Partiendo de esta antropología, San Agustín rechaza la identidad maniquea de pecado con finitud y defiende la libertad. Rechaza asimismo el voluntarismo pelagiano y considera que el pecado es una quasi-segunda naturaleza, una propensión positiva hacia el mal. Brillante penetración de San Agustín que nos obliga a articular desde este momento, dos tipos de lenguaje al hablar de pecado: el lenguaje moral y el trágico, dialécticamente entrelazados.
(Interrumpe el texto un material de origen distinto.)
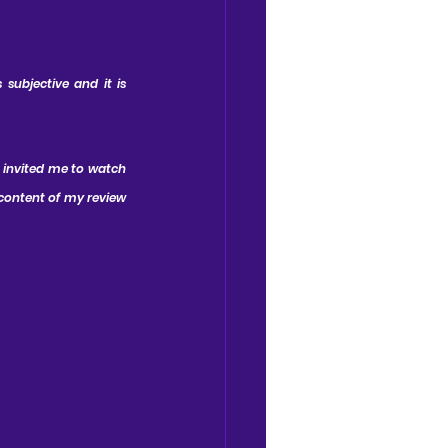
subjective and it is 
 invited me to watch 
content of my review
Veámoslo con más detalle. El maniqueísmo identifica finitud y mal. Niega que los hombres sean responsables del mal y convierte al mal en un segundo principio ontológico frente al Dios-otro-trascendente. Con el establecimiento de una bondad original que se pierde después a causa de un histórico primer pecado, San Agustín delimita claramente la génesis teológica del ser y la génesis antropológica del pecado. Es una visión ética del pecado que se contrapone a la trágica visión maniquea.

Si San Agustín reconoce el pecado contingente y voluntario, el pelagianismo va aún más allá para defender la indeterminación de la libertad. Postula una neutralidad de base desde la cual el hombre puede optar con igualdad de oportunidades a favor del vicio o a favor de la virtud. Si el pecado es voluntario por definición, esto implica la posibilidad humana de no pecar. Un Dios justo no puede exigir al hombre un imposible. El pecado, pues (y a pesar de la amplitud de su difusión), no es condición universal del género humano. Adán sólo se corrompió a sí mismo y, si bien es verdad que la influencia demoníaca puede ser transmitida socialmente como hábito o costumbre, alegar impotencia ante el poder del pecado no es sino cobarde.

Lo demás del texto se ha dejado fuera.